How people react to pension risk
People’s pensions are an important source of retirement income. Although the risk associated with pensions varies widely depending on the pension scheme, all pension plans expose their participants’ pension savings to some market risk.
In this paper we quantify the effects of this pension risk on people’s investment investments; an important way in which they save and accumulate wealth. To do this we exploit a 2007 pension reform in The Netherlands that suddenly exposed people’s pensions to stock market risk. Before the reform, retirement in The Netherlands was typically organised in standard defined benefit schemes—where retirement income was fixed and depended solely on people’s pre-retirement wages and contributions. The reform suddenly linked the financial health of pension funds to the benefits their contributors and retirees receive. This effectively exposed these people to market risk through their pensions.
We show that, after this reform, people who participate in safer pension funds are more likely to invest in stocks, mostly taking their investment from cash savings. These estimates are causal: they cannot be explained by other things that happen to people at the same time their pensions become riskier, nor can they be explained by differences between people who have safer or riskier pensions. We also show the effects of pension risk are stronger for people who are more aware and informed about their pension arrangements, retirees, and people close to retirement. However, pension risk does not affect people’s intentions or decisions to work or their motivations for saving.

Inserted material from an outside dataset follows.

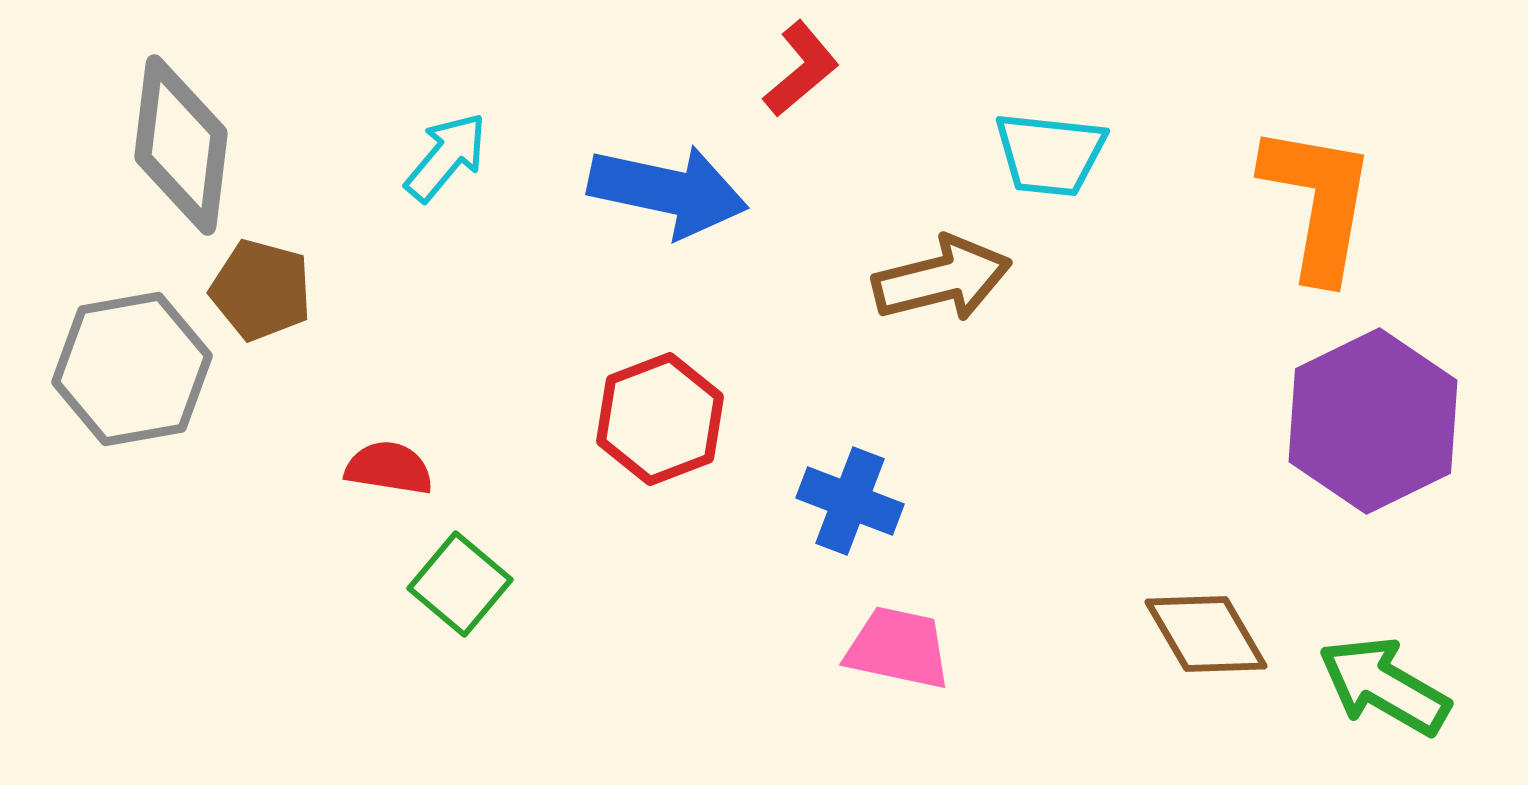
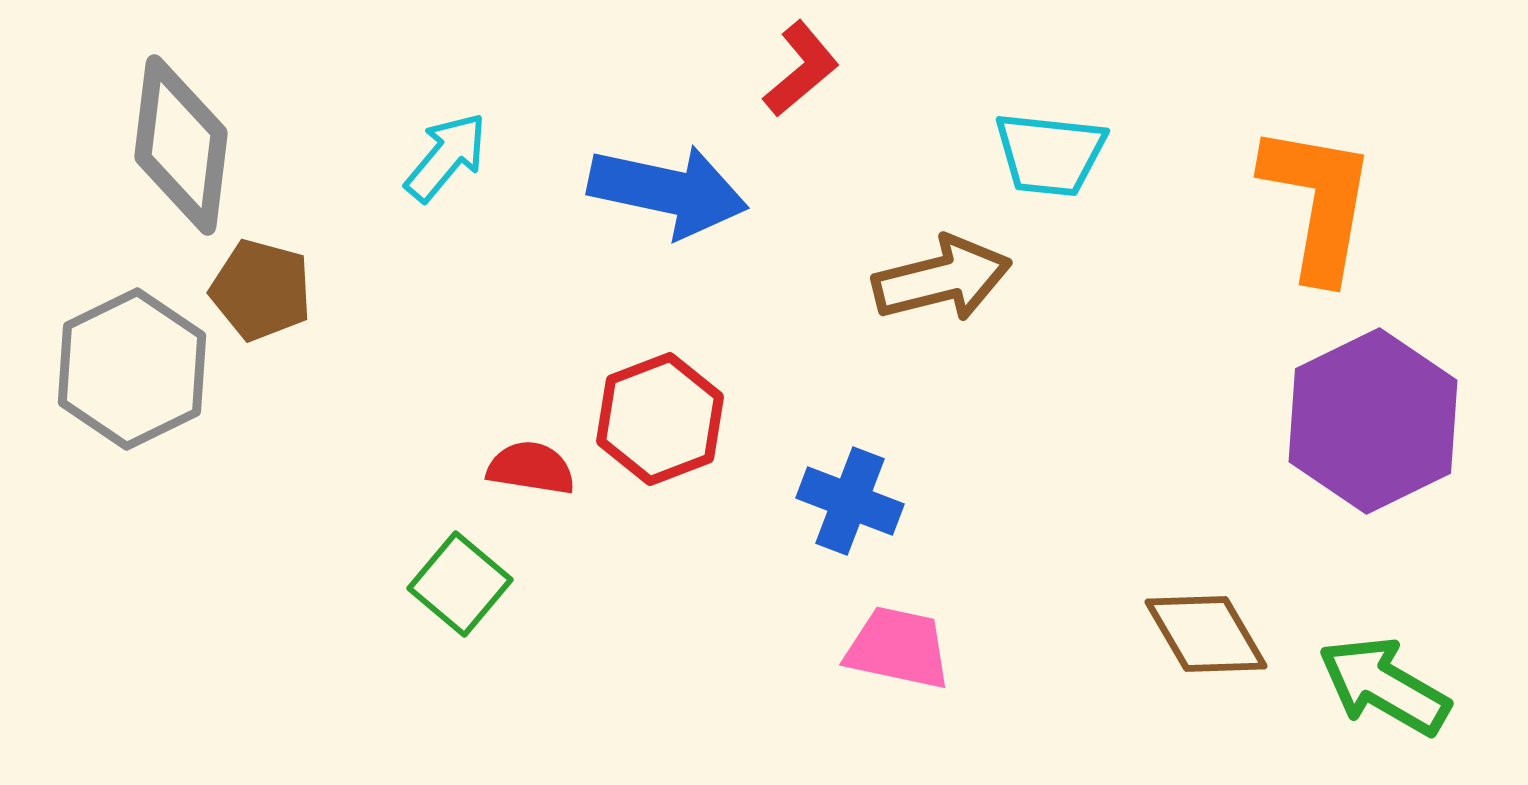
gray hexagon: rotated 16 degrees counterclockwise
red semicircle: moved 142 px right
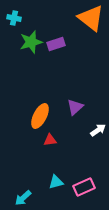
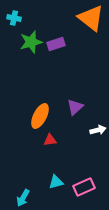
white arrow: rotated 21 degrees clockwise
cyan arrow: rotated 18 degrees counterclockwise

Our findings show that pension risk can deeply affect people’s decisions, and that pension reforms that increase exposure to this risk can have important and unintended effects that can affect people’s welfare. This is especially true for pension risk born later in life, when working becomes harder and costly and there are fewer ways to adapt to this risk. The effect of pension risk on people’s behaviour and welfare, and the way this risk gets distributed across socioeconomic strata, should be considered when introducing new retirement schemes and considering alternatives for pension reform.